▶ _What you should do_:
Tally how many lines of these entries hold the string "الاسلام". Return the number alone.
[Start of section]
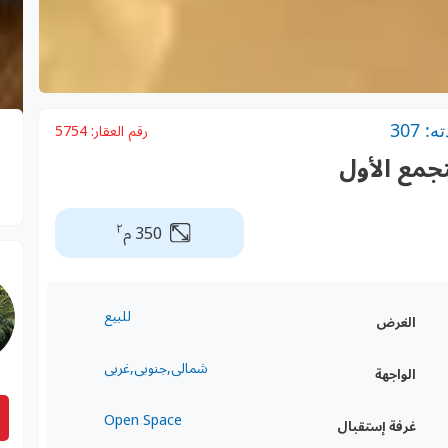
 307
رقم العقار:
5754
٢
350 م
للبيع
الغرض
شمالى,جنوبى,غربى
الواجهة
Open Space
غرفة إستقبال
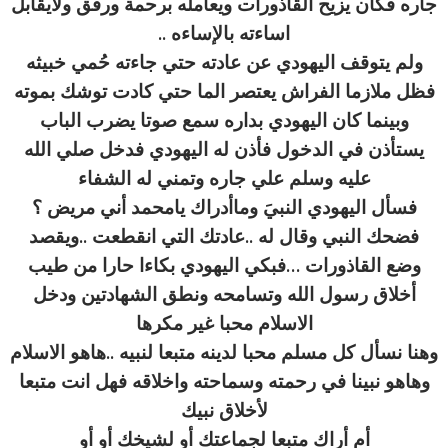
جاره فكان يزيح القاذورات ويعامله برحمة ورفق ولايقابل
اساءته بالإساءه ..
ولم يتوقف اليهودي عن عادته حتي جاءته حُمي خبيثه
فظل ملازما الفراش يعتصر الما حتي كادت توشك بموته
وبينما كان اليهودي بداره سمع صوتا يضرب الباب
يستأذن في الدخول فأذن له اليهودي فدخل صلي الله
عليه وسلم علي جاره وتمني له الشفاء
فسأل اليهودي النبيَ وماأدراك يامحمد أني مريض ؟
فضحك النبي وقال له ..عادتك التي انقطعت ..ويقصد
وضع القاذورات …فبكي اليهودي بكاءا حارا من طيب
أخلاق رسول الله وتسامحه ونطق الشهادتين ودخل
الاسلام محبا غير مكرها
وهنا نسأل كل مسلم محبا لدينه متبعا لنبيه ..هاهو الاسلام
وهاهو نبينا في رحمته وسماحته واخلاقه فهل انت متبعا
لأخلاق نبيك
أم أراك متبعا لجماعتك أو لشيخك أو أو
[End of section]
▶ _Answer box_:
2